GBSathon Benchmarking reproducibility of Genotyping by sequencing analysis workflows through comparison with SNP chip and pedigree data
The advent of reduced representation genotyping-by-sequencing (GBS) provides a cost- effective high-throughput genotyping platform to many ‘orphan’ species. This enables downstream analyses including genomic selection, parentage assignment, conservation genetics, population genetics and genome wide association studies. There are many different workflows available for deriving SNPs from GBS data. Key aspects of any bioinformatic workflow include accuracy, reproducibility and reliability. Few independent studies benchmark multiple workflows to biological ‘gold standards’, such as pedigree or SNP chip data, to assess these key aspects.
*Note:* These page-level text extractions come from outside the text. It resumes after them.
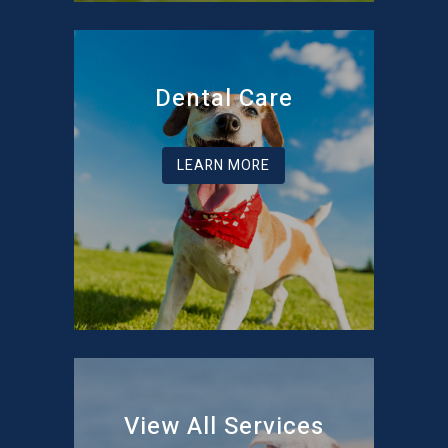
Dental Care
LEARN MORE
View All Services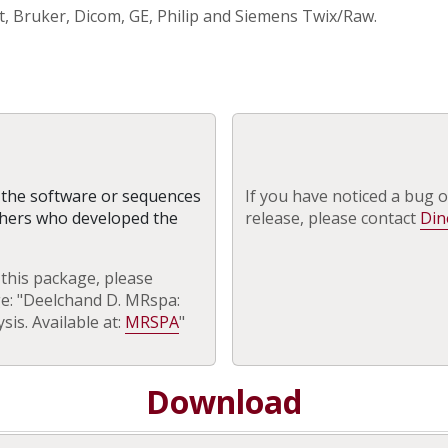
, Bruker, Dicom, GE, Philip and Siemens Twix/Raw.
g the software or sequences
If you have noticed a bug o
chers who developed the
release, please contact
Din
 this package, please
ge: "Deelchand D. MRspa:
is. Available at:
MRSPA
"
Download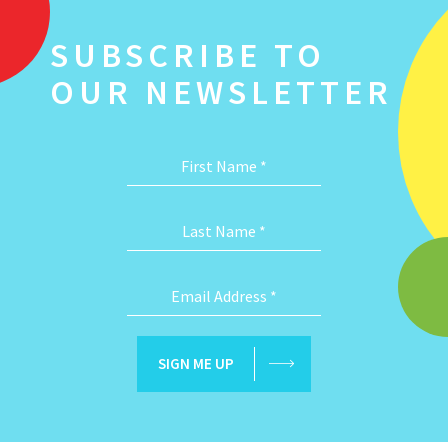
SUBSCRIBE TO
OUR NEWSLETTER
First Name
*
Last Name
*
Email Address
*
SIGN ME UP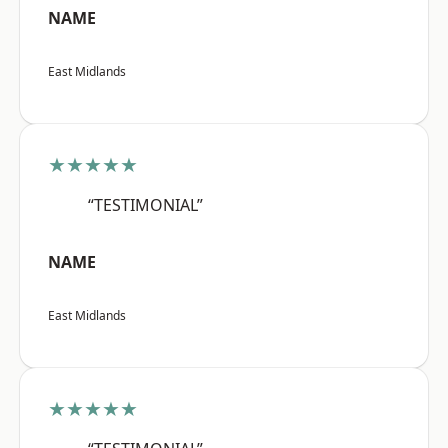
NAME
East Midlands
★★★★★
“TESTIMONIAL”
NAME
East Midlands
★★★★★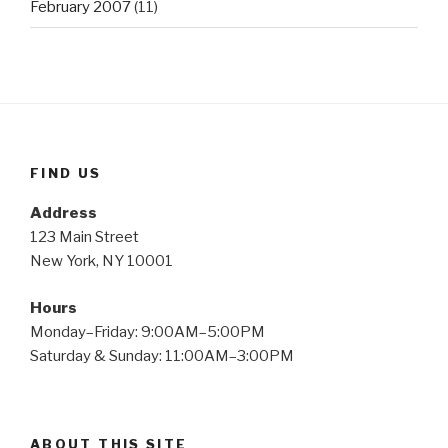
February 2007
(11)
FIND US
Address
123 Main Street
New York, NY 10001
Hours
Monday–Friday: 9:00AM–5:00PM
Saturday & Sunday: 11:00AM–3:00PM
ABOUT THIS SITE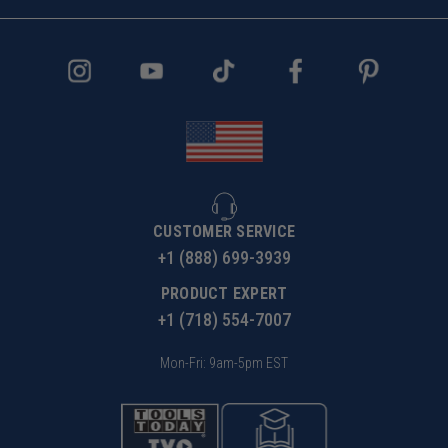
CUSTOMER SERVICE
+1 (888) 699-3939
PRODUCT EXPERT
+1 (718) 554-7007
Mon-Fri: 9am-5pm EST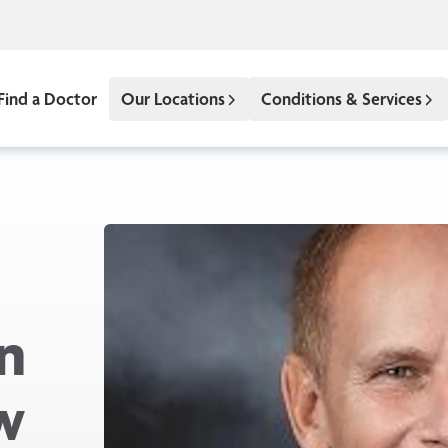
Find a Doctor
Our Locations
Conditions & Services
n
w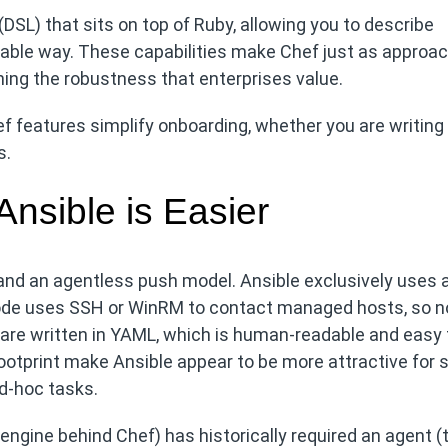
DSL) that sits on top of Ruby, allowing you to describe
able way. These capabilities make Chef just as approa
ning the robustness that enterprises value.
 features simplify onboarding, whether you are writing
s.
sible is Easier
nd an agentless push model. Ansible exclusively uses 
 node uses SSH or WinRM to contact managed hosts, so n
ks are written in YAML, which is human-readable and easy 
ootprint make Ansible appear to be more attractive for 
d‑hoc tasks.
 engine behind Chef) has historically required an agent (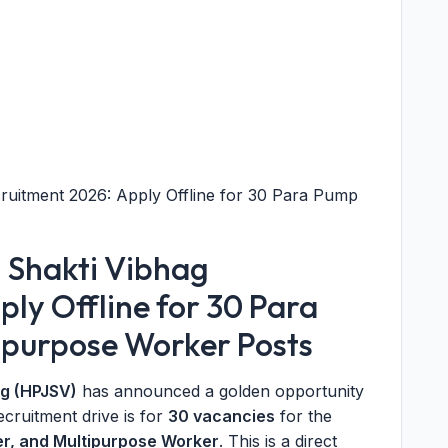
ruitment 2026: Apply Offline for 30 Para Pump
 Shakti Vibhag
ly Offline for 30 Para
ipurpose Worker Posts
ag (HPJSV)
has announced a golden opportunity
recruitment drive is for
30 vacancies
for the
er, and Multipurpose Worker
. This is a direct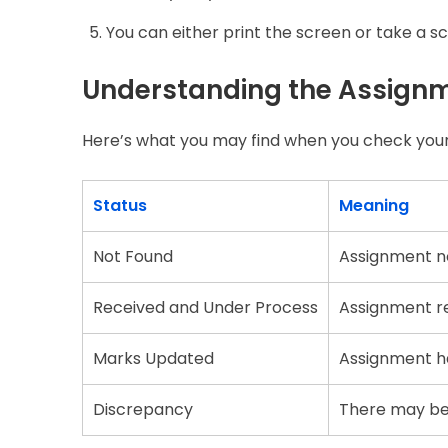
You can either print the screen or take a s
Understanding the Assignm
Here’s what you may find when you check your
Status
Meaning
Not Found
Assignment no
Received and Under Process
Assignment r
Marks Updated
Assignment ha
Discrepancy
There may be a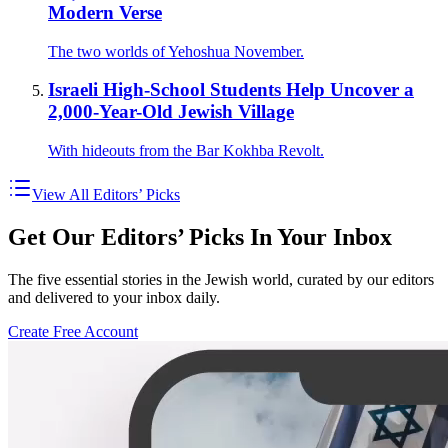
Modern Verse
The two worlds of Yehoshua November.
Israeli High-School Students Help Uncover a
2,000-Year-Old Jewish Village
With hideouts from the Bar Kokhba Revolt.
View All Editors’ Picks
Get Our Editors’ Picks In Your Inbox
The five essential stories in the Jewish world, curated by our editors
and delivered to your inbox daily.
Create Free Account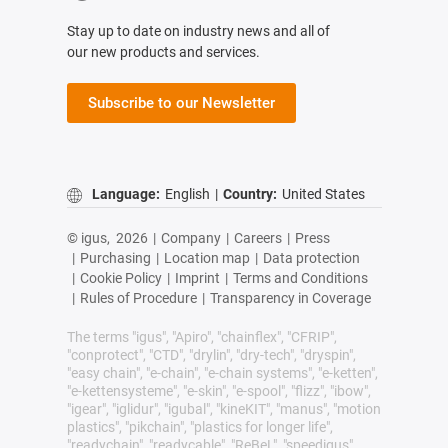
Stay up to date on industry news and all of
our new products and services.
Subscribe to our Newsletter
Language:
English
|
Country:
United States
© igus,
2026
|
Company
|
Careers
|
Press
|
Purchasing
|
Location map
|
Data protection
|
Cookie Policy
|
Imprint
|
Terms and Conditions
|
Rules of Procedure
|
Transparency in Coverage
The terms "igus", "Apiro", "chainflex", "CFRIP",
"conprotect", "CTD", "drylin", "dry-tech", "dryspin",
"easy chain", "e-chain", "e-chain systems", "e-ketten",
"e-kettensysteme", "e-skin", "e-spool", "flizz", "ibow",
"igear", "iglidur", "igubal", "kineKIT", "manus", "motion
plastics", "pikchain", "plastics for longer life",
"readychain", "readycable", "ReBeL", "speedigus",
Here, we benchmark open source SNP-calling workflows for GBS data to assess their accuracy and reproducibility. To do this, we generated GBS data for a cohort of 333 sheep. These have also been genotyped using a 50k or 600k SNP chip. Furthermore, the cohort comprised 125 parent-offspring trios and all individuals had multigenerational pedigree data. The SNPs called from the GBS workflows were compared back to the gold standards to assess the accuracy, reproducibility and reliability of SNP callers. Focusing on the bigger picture, we derived genomic relationship matrices (GRMs) from all methods to compare the accuracy of the SNPs called for downstream biological applications including relationship estimates among parents and progeny.
ABOUT THE AUTHOR
Rachael Ashby is a postdoctoral researcher with the Bioinformatics team at AgResearch and
Genomics Aoteroa. Her research focusses on the use of next generation sequencing for
applications including genome assembly and genotyping-by-sequencing for genomic
management of highly diverse species.